Wednesday, September 18, 2013

Peter, Peter

It wasn't too long ago that I embarked on an adventure.  Although, I find myself on an adventure that wasn't in my plans and each day has been a little bit of a battle.

Just to catch you up to speed...
I've recently stepped out of my boat.
I've started on a journey that's not exactly on solid ground.
I'm fully aware of the fact that no person can actually walk on water.
And yet I've been tempted to see if I am so special that maybe I could.



This morning I woke up feeling anxious. I couldn't take my eyes off my boat. It had drifted just far enough away that I felt I could never make the swim back. Panic-stricken, I look to the sides and saw monstrous waves waiting to barrel overhead and swallow me whole. If waves had eyes, these were staring me down. I felt my feet begin to slip beneath the surface of the water. And in the midst of my noisy sea all I could hear was this: 

Are you looking at the water, Peter, or are you looking at me? 

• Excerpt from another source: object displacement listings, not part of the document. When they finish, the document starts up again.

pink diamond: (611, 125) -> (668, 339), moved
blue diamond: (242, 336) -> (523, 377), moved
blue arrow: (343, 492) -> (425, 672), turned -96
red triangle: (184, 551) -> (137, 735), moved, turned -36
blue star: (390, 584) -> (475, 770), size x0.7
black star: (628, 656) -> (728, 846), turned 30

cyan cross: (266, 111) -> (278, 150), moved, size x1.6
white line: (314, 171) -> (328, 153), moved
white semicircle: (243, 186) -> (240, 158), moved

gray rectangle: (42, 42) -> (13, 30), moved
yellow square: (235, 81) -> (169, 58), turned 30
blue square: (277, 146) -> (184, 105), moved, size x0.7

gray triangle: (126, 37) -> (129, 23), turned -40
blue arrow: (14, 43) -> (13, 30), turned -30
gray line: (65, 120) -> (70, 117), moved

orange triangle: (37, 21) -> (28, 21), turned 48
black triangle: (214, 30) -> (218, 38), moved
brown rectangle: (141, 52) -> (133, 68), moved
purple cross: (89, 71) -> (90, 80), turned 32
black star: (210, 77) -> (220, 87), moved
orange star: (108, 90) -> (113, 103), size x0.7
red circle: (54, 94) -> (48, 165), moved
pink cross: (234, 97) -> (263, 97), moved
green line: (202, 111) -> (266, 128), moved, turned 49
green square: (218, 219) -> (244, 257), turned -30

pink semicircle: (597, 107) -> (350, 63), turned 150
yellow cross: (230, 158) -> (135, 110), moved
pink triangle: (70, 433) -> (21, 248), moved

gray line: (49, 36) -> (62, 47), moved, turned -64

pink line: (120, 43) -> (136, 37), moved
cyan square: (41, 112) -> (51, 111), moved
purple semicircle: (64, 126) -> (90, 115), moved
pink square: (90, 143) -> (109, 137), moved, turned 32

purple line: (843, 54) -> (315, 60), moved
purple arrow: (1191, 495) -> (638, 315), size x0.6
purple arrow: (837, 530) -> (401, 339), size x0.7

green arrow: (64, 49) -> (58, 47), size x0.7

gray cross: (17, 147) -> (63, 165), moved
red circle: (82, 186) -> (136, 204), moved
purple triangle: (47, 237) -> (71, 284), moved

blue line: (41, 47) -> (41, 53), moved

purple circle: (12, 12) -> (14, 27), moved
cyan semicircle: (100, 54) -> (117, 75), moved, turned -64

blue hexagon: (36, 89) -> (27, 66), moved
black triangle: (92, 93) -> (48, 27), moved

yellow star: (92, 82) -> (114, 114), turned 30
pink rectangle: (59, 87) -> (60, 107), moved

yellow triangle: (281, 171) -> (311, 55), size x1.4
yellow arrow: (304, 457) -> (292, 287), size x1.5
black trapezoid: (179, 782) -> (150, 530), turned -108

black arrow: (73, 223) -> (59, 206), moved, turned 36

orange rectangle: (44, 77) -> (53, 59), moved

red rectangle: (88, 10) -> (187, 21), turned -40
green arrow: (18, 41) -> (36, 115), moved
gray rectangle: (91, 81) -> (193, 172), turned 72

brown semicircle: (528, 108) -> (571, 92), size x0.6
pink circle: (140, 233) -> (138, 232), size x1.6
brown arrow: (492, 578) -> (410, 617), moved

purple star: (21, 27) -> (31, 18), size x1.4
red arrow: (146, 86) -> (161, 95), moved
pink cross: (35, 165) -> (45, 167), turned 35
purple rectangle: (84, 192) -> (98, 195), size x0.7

I know my name isn't Peter, but I recognized the voice and knew to whom it was directed.

I was looking at the water. I was drowning and all I could do was describe the strength of the waves and how deep they seemed to be. But then I heard that voice. It was The One who whispered to me about this adventure, knowing that danger and excitement lied ahead. The One who recently told me that this will be my best year yet. The One who has led me by still waters and fed me green grass before I ever got out of my boat.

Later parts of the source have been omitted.